Nothing in the records should be left out; transcribe them exactly.

═══ RECORD SET ═══

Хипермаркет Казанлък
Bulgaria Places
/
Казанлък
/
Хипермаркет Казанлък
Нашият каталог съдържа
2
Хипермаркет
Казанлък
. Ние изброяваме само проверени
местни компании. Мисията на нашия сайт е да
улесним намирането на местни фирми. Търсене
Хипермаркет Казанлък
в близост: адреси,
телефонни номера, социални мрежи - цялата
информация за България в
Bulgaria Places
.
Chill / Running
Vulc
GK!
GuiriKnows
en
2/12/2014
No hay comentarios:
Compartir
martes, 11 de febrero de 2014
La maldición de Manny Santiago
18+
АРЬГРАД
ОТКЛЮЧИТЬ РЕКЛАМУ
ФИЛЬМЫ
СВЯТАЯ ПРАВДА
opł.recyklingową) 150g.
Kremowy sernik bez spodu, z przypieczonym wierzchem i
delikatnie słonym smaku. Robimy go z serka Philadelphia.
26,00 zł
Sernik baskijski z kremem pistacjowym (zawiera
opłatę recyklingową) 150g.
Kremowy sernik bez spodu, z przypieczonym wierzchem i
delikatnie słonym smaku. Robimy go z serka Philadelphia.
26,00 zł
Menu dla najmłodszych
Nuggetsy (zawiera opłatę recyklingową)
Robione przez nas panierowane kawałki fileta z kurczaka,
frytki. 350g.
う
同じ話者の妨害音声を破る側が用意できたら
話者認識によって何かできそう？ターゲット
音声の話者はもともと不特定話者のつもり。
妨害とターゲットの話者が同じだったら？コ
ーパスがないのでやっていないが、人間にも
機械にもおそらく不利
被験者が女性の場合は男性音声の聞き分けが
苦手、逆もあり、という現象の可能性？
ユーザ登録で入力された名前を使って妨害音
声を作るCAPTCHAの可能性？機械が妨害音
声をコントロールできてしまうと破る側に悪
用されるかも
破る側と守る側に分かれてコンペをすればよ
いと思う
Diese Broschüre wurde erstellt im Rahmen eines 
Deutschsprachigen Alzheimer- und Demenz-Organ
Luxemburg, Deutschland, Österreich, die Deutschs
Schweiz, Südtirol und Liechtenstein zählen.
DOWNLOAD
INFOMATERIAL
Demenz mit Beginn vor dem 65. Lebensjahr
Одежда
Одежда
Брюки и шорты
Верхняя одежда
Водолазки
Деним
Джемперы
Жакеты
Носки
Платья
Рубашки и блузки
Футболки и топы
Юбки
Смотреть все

═══

• **SOLUTION FOR THIS EXERCISE**
Хипермаркет Казанлък
Bulgaria Places
/
Казанлък
/
Хипермаркет Казанлък
Нашият каталог съдържа
2
Хипермаркет
Казанлък
. Ние изброяваме само проверени
местни компании. Мисията на нашия сайт е да
улесним намирането на местни фирми. Търсене
Хипермаркет Казанлък
в близост: адреси,
телефонни номера, социални мрежи - цялата
информация за България в
Bulgaria Places
.
Chill / Running
Vulc
GK!
GuiriKnows
en
2/12/2014
No hay comentarios:
Compartir
martes, 11 de febrero de 2014
La maldición de Manny Santiago
18+
АРЬГРАД
ОТКЛЮЧИТЬ РЕКЛАМУ
ФИЛЬМЫ
СВЯТАЯ ПРАВДА
opł.recyklingową) 150g.
Kremowy sernik bez spodu, z przypieczonym wierzchem i
delikatnie słonym smaku. Robimy go z serka Philadelphia.
26,00 zł
Sernik baskijski z kremem pistacjowym (zawiera
opłatę recyklingową) 150g.
Kremowy sernik bez spodu, z przypieczonym wierzchem i
delikatnie słonym smaku. Robimy go z serka Philadelphia.
26,00 zł
Menu dla najmłodszych
Nuggetsy (zawiera opłatę recyklingową)
Robione przez nas panierowane kawałki fileta z kurczaka,
frytki. 350g.
う
同じ話者の妨害音声を破る側が用意できたら
話者認識によって何かできそう？ターゲット
音声の話者はもともと不特定話者のつもり。
妨害とターゲットの話者が同じだったら？コ
ーパスがないのでやっていないが、人間にも
機械にもおそらく不利
被験者が女性の場合は男性音声の聞き分けが
苦手、逆もあり、という現象の可能性？
ユーザ登録で入力された名前を使って妨害音
声を作るCAPTCHAの可能性？機械が妨害音
声をコントロールできてしまうと破る側に悪
用されるかも
破る側と守る側に分かれてコンペをすればよ
いと思う
Diese Broschüre wurde erstellt im Rahmen eines 
Deutschsprachigen Alzheimer- und Demenz-Organ
Luxemburg, Deutschland, Österreich, die Deutschs
Schweiz, Südtirol und Liechtenstein zählen.
DOWNLOAD
INFOMATERIAL
Demenz mit Beginn vor dem 65. Lebensjahr
Одежда
Одежда
Брюки и шорты
Верхняя одежда
Водолазки
Деним
Джемперы
Жакеты
Носки
Платья
Рубашки и блузки
Футболки и топы
Юбки
Смотреть все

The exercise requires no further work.